We ran to the door and looked out. It was dark out there, but it wouldn’t be for long. Following the pop was a mighty set of crackling, and then a lot of sparks up in the tree to the right of the house.
A branch from the tree ( a large branch) had snapped at its base and crashed down on the electrical wires. It was pretty scary at first. Everyone was out in the street looking. I don’t know if the lady across the street has super powers or what, but she had already called 911 and was done by the time my bf was halfway done with them on my phone, the only one we could find in the dark. The rest of the neighbors were standing around asking each other if we should all call. I know who’s going to survive the apocalypse on this street. And I know I want that lady across the street on my zombie apocalypse team.
Fortunately for us, we had just had a hot pizza delivered so we could work through the night without having to make food (not that pizza is actually food, but hey, it’s finals). Since we couldn’t work without power, and we figured walking under a tree on fire was probably a bad idea, we sat on the steps, ate pizza and watched.
The tree didn’t catch like I expected it to. “Wow,” I remarked to my companion, “If this was AZ, that tree would be engulfed in flames and we’d have to cross under those wires.”
“I know,” he replied. “Fortunately, it’s wet here and that tree has to burn for a while before it really goes up.”
That made me feel better, until more of the power lines snapped, hitting the cars in front of us. Had someone been crossing under them, they probably would have become quite unalive.

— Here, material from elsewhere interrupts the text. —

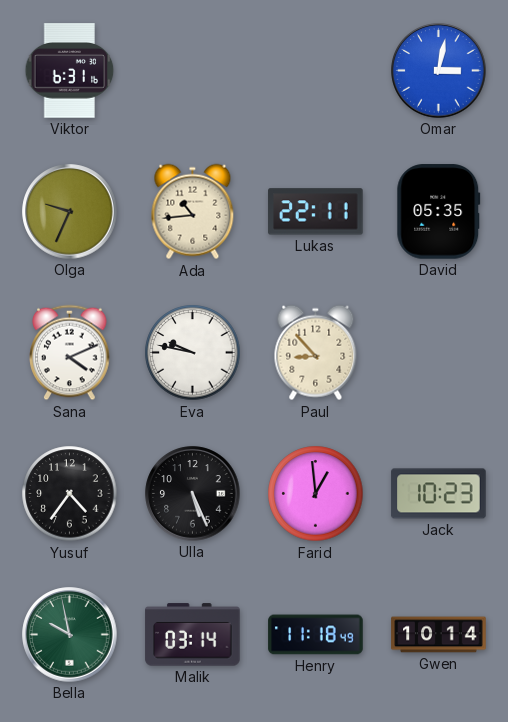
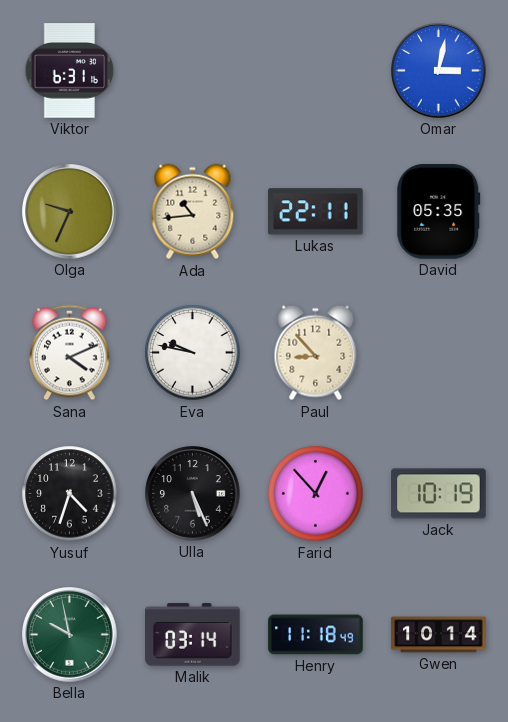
Yusuf: 4:36 -> 4:33
Farid: 12:59 -> 12:53
Jack: 10:23 -> 10:19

And then something funny occurred to me and I said to my companion, “you know, if we were about 10 years younger, we would be posting this on Youtube.”

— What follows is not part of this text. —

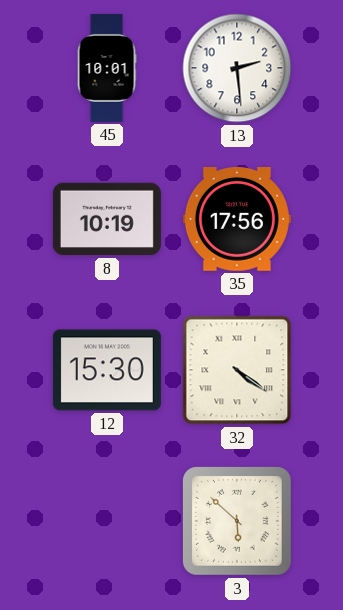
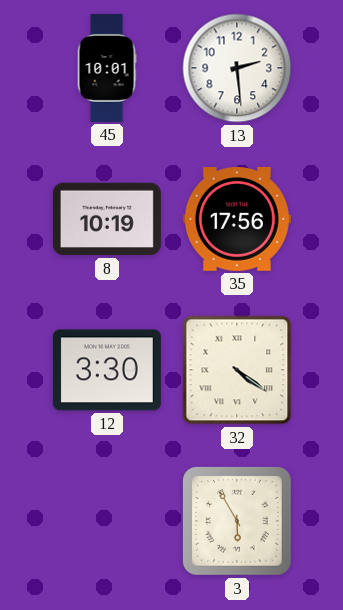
12: 15:30 -> 3:30
3: 5:52 -> 5:55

He pointed upstairs to the neighbor, who was already posting something somewhere.
Since I had thought of it too, I figured I would get out the camera and join the fun. The fire department had arrived and forced us back inside and were gingerly approaching the danger. Here’s what I got:
Now… the interesting part about these photos, as they pertain to our course… is that they were much more exciting to take than they likely are for you to look at. As Benjamin might say, they have an aura because I took them, and I was there, and you all know me. But they are also digital, and so are now instantly on the internet, available for anyone to see at any time, without context. You can’t see what’s behind me, or above me. And I’ve cropped out the VERY bright light provided by the fire truck. How do you know there isn’t an elephant over there. We certainly didn’t know our neighbor was over there waiting for the power to get shut off from the wires so he could cross and get home.
I wonder all sorts of things about these visuals as they pertain to our class and what our theorists might say.
Would McLuhan have made some statement about the camera being digital, or the fact that I’m posting these on a blog? There is also a different picture I took with my phone that I texted to facebook.
What might Geimer have said about the water spots on the window that my camera has focused on without my knowledge? What might Crary said of you as the observer? Or Selfe say about the interface you are observing my photo arrangement on?
I guess I’ll never think of visuals the same way again.